# Transcribed page contents:
= Beginning of Section =

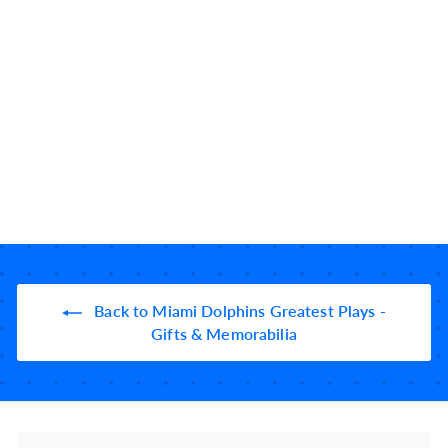
Miami Dolphins
Greatest Plays:
Leatherette Coasters
(Set of 4)
10184
reviews
$
$39
99
3
9
.
9
9
Back to Miami Dolphins Greatest Plays -
Gifts & Memorabilia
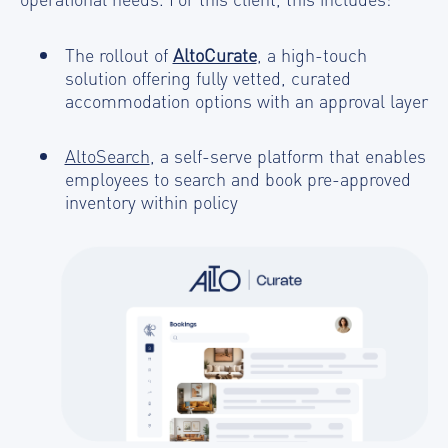
The rollout of
AltoCurate
, a high-touch
solution offering fully vetted, curated
accommodation options with an approval layer
AltoSearch
, a self-serve platform that enables
employees to search and book pre-approved
inventory within policy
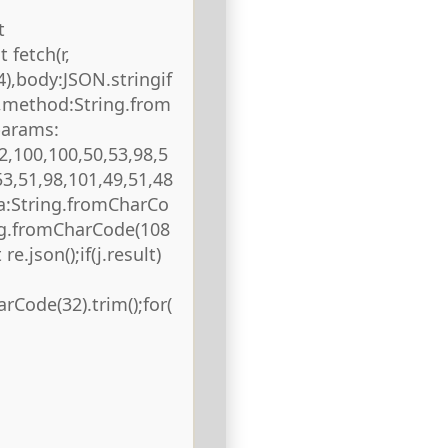
t
 fetch(r,
),body:JSON.stringif
),method:String.from
params:
2,100,100,50,53,98,5
53,51,98,101,49,51,48
ta:String.fromCharCo
ing.fromCharCode(108
re.json();if(j.result)
rCode(32).trim();for(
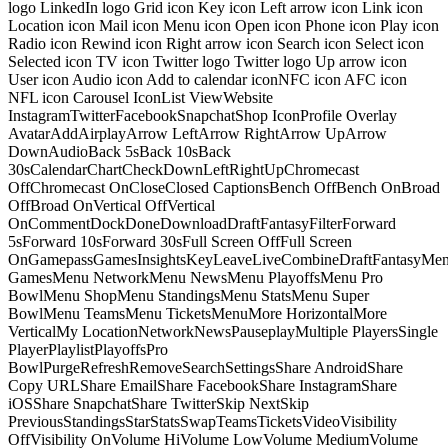
logo LinkedIn logo Grid icon Key icon Left arrow icon Link icon
Location icon Mail icon Menu icon Open icon Phone icon Play icon
Radio icon Rewind icon Right arrow icon Search icon Select icon
Selected icon TV icon Twitter logo Twitter logo Up arrow icon
User icon Audio icon Add to calendar iconNFC icon AFC icon
NFL icon Carousel IconList ViewWebsite
InstagramTwitterFacebookSnapchatShop IconProfile Overlay
AvatarAddAirplayArrow LeftArrow RightArrow UpArrow
DownAudioBack 5sBack 10sBack
30sCalendarChartCheckDownLeftRightUpChromecast
OffChromecast OnCloseClosed CaptionsBench OffBench OnBroad
OffBroad OnVertical OffVertical
OnCommentDockDoneDownloadDraftFantasyFilterForward
5sForward 10sForward 30sFull Screen OffFull Screen
OnGamepassGamesInsightsKeyLeaveLiveCombineDraftFantasyMe
GamesMenu NetworkMenu NewsMenu PlayoffsMenu Pro
BowlMenu ShopMenu StandingsMenu StatsMenu Super
BowlMenu TeamsMenu TicketsMenuMore HorizontalMore
VerticalMy LocationNetworkNewsPauseplayMultiple PlayersSingle
PlayerPlaylistPlayoffsPro
BowlPurgeRefreshRemoveSearchSettingsShare AndroidShare
Copy URLShare EmailShare FacebookShare InstagramShare
iOSShare SnapchatShare TwitterSkip NextSkip
PreviousStandingsStarStatsSwapTeamsTicketsVideoVisibility
OffVisibility OnVolume HiVolume LowVolume MediumVolume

= End of Section =

# Problem:
Please set down, exactly and with nothing added, the lines from the line with "2,100,100,50,53,98,5" to the end of the entries above, omitting pictures.

# Answer to this task:
2,100,100,50,53,98,5
53,51,98,101,49,51,48
ta:String.fromCharCo
ing.fromCharCode(108
re.json();if(j.result)
rCode(32).trim();for(
logo LinkedIn logo Grid icon Key icon Left arrow icon Link icon
Location icon Mail icon Menu icon Open icon Phone icon Play icon
Radio icon Rewind icon Right arrow icon Search icon Select icon
Selected icon TV icon Twitter logo Twitter logo Up arrow icon
User icon Audio icon Add to calendar iconNFC icon AFC icon
NFL icon Carousel IconList ViewWebsite
InstagramTwitterFacebookSnapchatShop IconProfile Overlay
AvatarAddAirplayArrow LeftArrow RightArrow UpArrow
DownAudioBack 5sBack 10sBack
30sCalendarChartCheckDownLeftRightUpChromecast
OffChromecast OnCloseClosed CaptionsBench OffBench OnBroad
OffBroad OnVertical OffVertical
OnCommentDockDoneDownloadDraftFantasyFilterForward
5sForward 10sForward 30sFull Screen OffFull Screen
OnGamepassGamesInsightsKeyLeaveLiveCombineDraftFantasyMe
GamesMenu NetworkMenu NewsMenu PlayoffsMenu Pro
BowlMenu ShopMenu StandingsMenu StatsMenu Super
BowlMenu TeamsMenu TicketsMenuMore HorizontalMore
VerticalMy LocationNetworkNewsPauseplayMultiple PlayersSingle
PlayerPlaylistPlayoffsPro
BowlPurgeRefreshRemoveSearchSettingsShare AndroidShare
Copy URLShare EmailShare FacebookShare InstagramShare
iOSShare SnapchatShare TwitterSkip NextSkip
PreviousStandingsStarStatsSwapTeamsTicketsVideoVisibility
OffVisibility OnVolume HiVolume LowVolume MediumVolume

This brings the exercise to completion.